Dass man etwas Kleines gross verpackt, um es imposanter erscheinen zu lassen, ist keine Erfindung der Nahrungsmittelindustrie in Zeiten der Inflation.
Im Mittelalter ging der «Hosenteufel» um, die sogenannte Schamkapsel, ein modischer Hosenlatz, der hinter dem handtellergrossen Stoffpolster ein Monstergehänge vermuten liess. Der Anblick versetzte den evangelischen Theologen und Reformator Andreas Musculus (1514–1581) in Rage. Bei jungen Männern war dieser «Hosenteufel» sehr beliebt. Einige wählten gar eine Ausbuchtung in Bananen- oder Gurkenform und signalisierten damit Potenz und «allzeit bereit». Musculus verfasste eine Streitschrift gegen den «Hosenteufel». Das Buch wurde im entstehenden Buchmarkt zum Bestseller, bewirkt hat es nichts.

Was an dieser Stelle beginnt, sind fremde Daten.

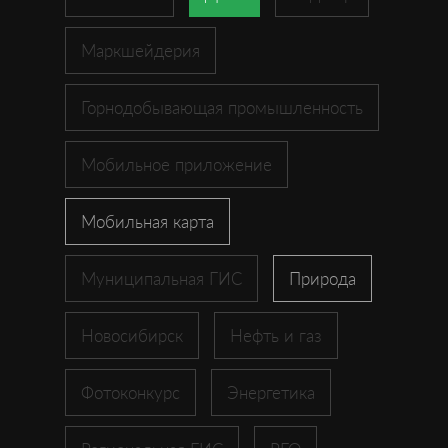
Маркшейдерия
Горнодобывающая промышленность
Мобильное приложение
Мобильная карта
Муниципальная ГИС
Природа
Новосибирск
Нефть и газ
Фотоконкурс
Энергетика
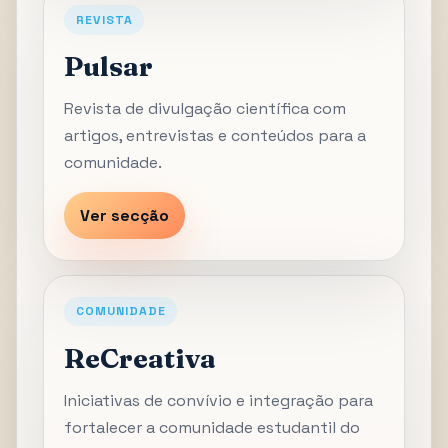
REVISTA
Pulsar
Revista de divulgação científica com
artigos, entrevistas e conteúdos para a
comunidade.
Ver secção
COMUNIDADE
ReCreativa
Iniciativas de convívio e integração para
fortalecer a comunidade estudantil do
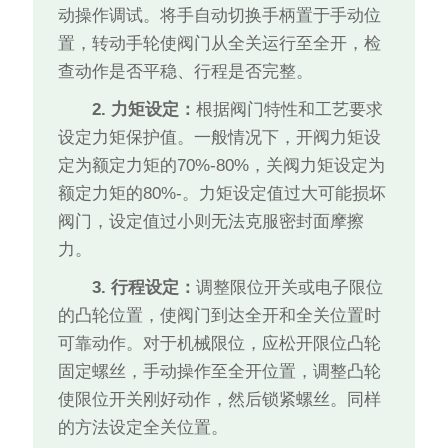
动操作调试。将手自动切换手柄置于手动位
置，转动手轮使阀门从全关运行至全开，检
查动作是否平稳、行程是否完整。
2. 力矩设定：
根据阀门特性和工艺要求
设定力矩保护值。一般情况下，开阀力矩设
定为额定力矩的70%-80%，关阀力矩设定为
额定力矩的80%-。力矩设定值过大可能损坏
阀门，设定值过小则无法克服密封面摩擦
力。
3. 行程设定：
调整限位开关或电子限位
的凸轮位置，使阀门到达全开和全关位置时
可靠动作。对于机械限位，应松开限位凸轮
固定螺丝，手动操作至全开位置，调整凸轮
使限位开关刚好动作，然后锁紧螺丝。同样
的方法设定全关位置。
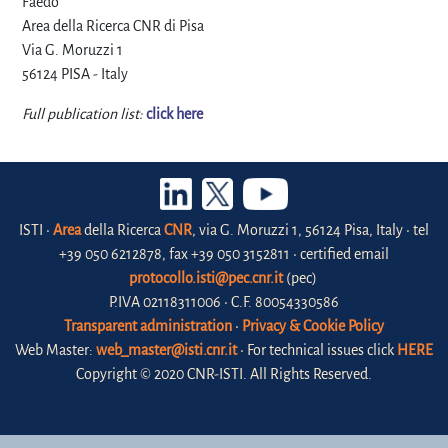
Faedo"
Area della Ricerca CNR di Pisa
Via G. Moruzzi 1
56124 PISA - Italy
Full publication list:
click here
ISTI •
Area
della Ricerca
CNR
, via G. Moruzzi 1, 56124 Pisa, Italy • tel
+39 050 6212878, fax +39 050 3152811 • certified email
protocollo.isti@pec.cnr.it
(pec)
P.IVA 02118311006 • C.F. 80054330586
Transparent administration
•
Privacy & Cookie Policy
Web Master:
web_master@isti.cnr.it
• For technical issues click
HERE
Copyright © 2020 CNR-ISTI. All Rights Reserved.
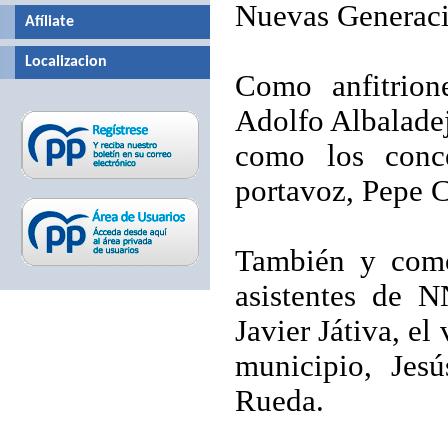
Nuevas Generaci
Afíliate
Localizacion
Como anfitrion
Adolfo Albaladej
como los conce
portavoz, Pepe Ca
También y como
asistentes de N
Javier Játiva, el
municipio, Jesú
Rueda.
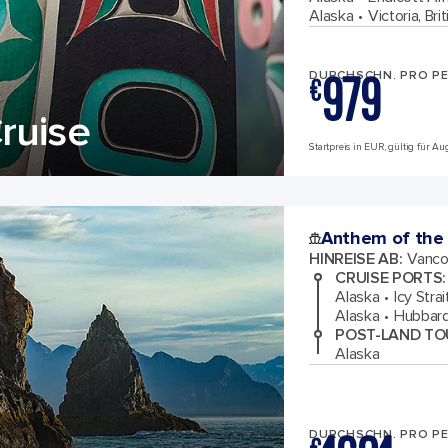
Alaska
Victoria, Br
979
DURCHSCHN. PRO P
€
ruise
Startpreis in EUR, gültig für A
Anthem of the
HINREISE AB
:
Vanco
CRUISE PORTS
:
Alaska
Icy Stra
Alaska
Hubbard
POST-LAND TO
Alaska
DURCHSCHN. PRO P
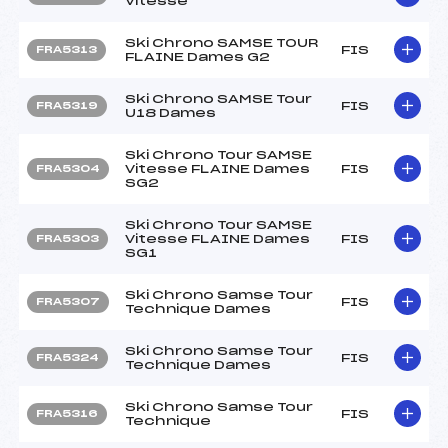
Vitesse
Ski Chrono SAMSE TOUR
FIS
FRA5313
FLAINE Dames G2
Ski Chrono SAMSE Tour
FIS
FRA5319
U18 Dames
Ski Chrono Tour SAMSE
Vitesse FLAINE Dames
FIS
FRA5304
SG2
Ski Chrono Tour SAMSE
Vitesse FLAINE Dames
FIS
FRA5303
SG1
Ski Chrono Samse Tour
FIS
FRA5307
Technique Dames
Ski Chrono Samse Tour
FIS
FRA5324
Technique Dames
Ski Chrono Samse Tour
FIS
FRA5316
Technique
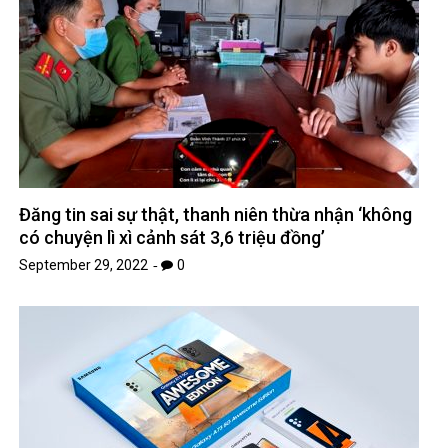
Đăng tin sai sự thật, thanh niên thừa nhận ‘không
có chuyện lì xì cảnh sát 3,6 triệu đồng’
September 29, 2022
0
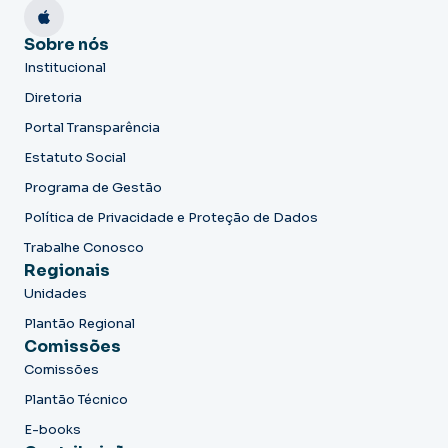
Sobre nós
Institucional
Diretoria
Portal Transparência
Estatuto Social
Programa de Gestão
Política de Privacidade e Proteção de Dados
Trabalhe Conosco
Regionais
Unidades
Plantão Regional
Comissões
Comissões
Plantão Técnico
E-books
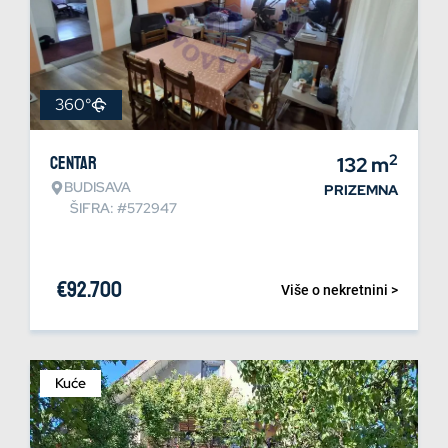
360°
2
Centar
132
m
BUDISAVA
PRIZEMNA
ŠIFRA: #572947
€
92.700
Više o nekretnini >
Kuće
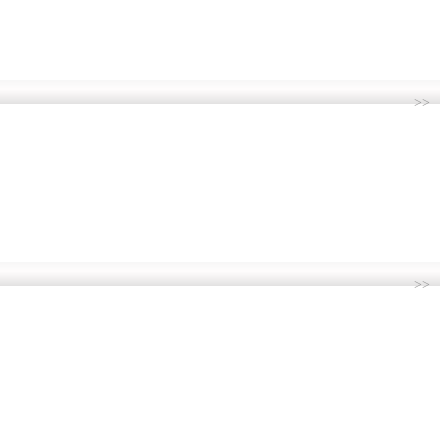
>>
>>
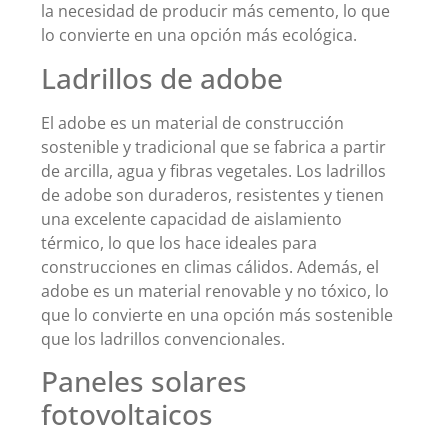
la necesidad de producir más cemento, lo que
lo convierte en una opción más ecológica.
Ladrillos de adobe
El adobe es un material de construcción
sostenible y tradicional que se fabrica a partir
de arcilla, agua y fibras vegetales. Los ladrillos
de adobe son duraderos, resistentes y tienen
una excelente capacidad de aislamiento
térmico, lo que los hace ideales para
construcciones en climas cálidos. Además, el
adobe es un material renovable y no tóxico, lo
que lo convierte en una opción más sostenible
que los ladrillos convencionales.
Paneles solares
fotovoltaicos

Eine verstärkte Schamkapsel wurde später auch bei der Herstellung von Rüstungen angebracht. Sie sollte die Genitalien schützen, da Pikeniere diesen Körperteil beim Stechen (frz. piquer) bevorzugten. Die metallischen Push-ups hatten einen weiteren Vorteil: Da auch Rüstungen rosten, konnte man die ovalförmig aufgesetzte Metallplatte zum Urinieren abnehmen.
Für das weibliche Geschlecht entwickelte der New Yorker Designer Israel Pilot während des Zweiten Weltkrieges einen Büstenhalter, der vergrösserte, was in diesem Umfang nicht vorhanden war. Er nannte diesen ersten Push-up-Büstenhalter «Wonderbra» und liess ihn 1941 patentieren. Nach mehreren Besitzerwechseln war es schliesslich die Designerin Louise Poirier, die 1961 den Wonderbra entwarf, wie wir ihn heute kennen. Je nach Anlass und gewünschtem Décolleté stehen verschiedene halbmondförmige Polsterungen zur Verfügung.
Push-ups gibt es heute für alle Geschlechter. Sie trösten über das hinweg, was man nicht hat – und der Humor (falls vorhanden) über das, was man wirklich hat. Frei nach Albert Camus.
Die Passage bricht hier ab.